If you mean field trial poppers, one of the sponsers of this site, Dog's Afield sells them. You can link to them right from this page.


----------



## Golddogs (Feb 3, 2004)

bsandersortho said:


> I am trying to find the loud 12 gauge blanks to use for simulating hunting situations with wingers.
> 
> I have used the Fiochi poppers but these are not very loud compaared to ones used at many of the hunt test's.
> 
> What brand would y'all recommend? Which discount store?


www.uniqueshotshells.com Best price and very loud.


----------



## djansma (Aug 26, 2004)

the Fiocchi's Trial blanks are the loudest I have used and the flame out the barrel of the gun help for the late evening marks for the dog 
they work great for me

David Jansma


----------



## John Lash (Sep 19, 2006)

Fiocchi blanks are almost too loud...We use about all the brands. All the other brands I've tried are all similar, in performance and price,except the Winchesters lately. 

The Dog's Afield blanks have/had a video or picture demonstrating that theirs are the safest since they have no projectile at all.

John Lash


----------



## Joel Thorstad (Nov 10, 2007)

I'll 2nd Unique shotshells, absolutely the best quality and price.


----------



## Sabireley (Feb 2, 2005)

We use Unique also.


----------



## wilddog (Dec 25, 2008)

I have tested all brands of poppers in The Winger Mate and found that for the money the Days End pro poppers were the loudest at 300 yards ,400 yards.There is a video on www.doubleshotretrieverproducts.com that shows a propopper being fired at 300 yards with vary windy conditions.
John


----------



## Bobcanoes (Jul 31, 2008)

Unique Shot Shells are used at most Hunt Test and Field trial that I have been to.
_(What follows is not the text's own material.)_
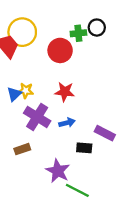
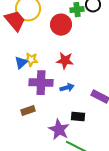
purple cross: (37, 117) -> (41, 83), turned -30
black rectangle: (84, 148) -> (78, 117), moved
They cost $1-2 per box cheaper than any others.

http://www.uniqueshotshells.com/


----------



## webfootkennel of IL (Sep 22, 2005)

Do the Unique shells have anything that actually comes out of the barrel?

We tried a case of the days end poppers and had little specs of stuff everywhere, in the dogs eyes the handlers eyes glad to get to the end of that case. Guns needed to be cleaned alot to keep them working
Went back to Fiocchi primers, not as loud but alot cleaner


----------



## Golddogs (Feb 3, 2004)

webfootkennel of IL said:


> Do the Unique shells have anything that actually comes out of the barrel?
> 
> We tried a case of the days end poppers and had little specs of stuff everywhere, in the dogs eyes the handlers eyes glad to get to the end of that case. Guns needed to be cleaned alot to keep them working
> Went back to Fiocchi primers, not as loud but alot cleaner


We use Unique exclusivly. They have a ground corn cob filler and use a paper disc over the powder. Very little if any blowback and bio-degradable. I highly reccomend them and they run about $6.00 -$7.00 a box.


----------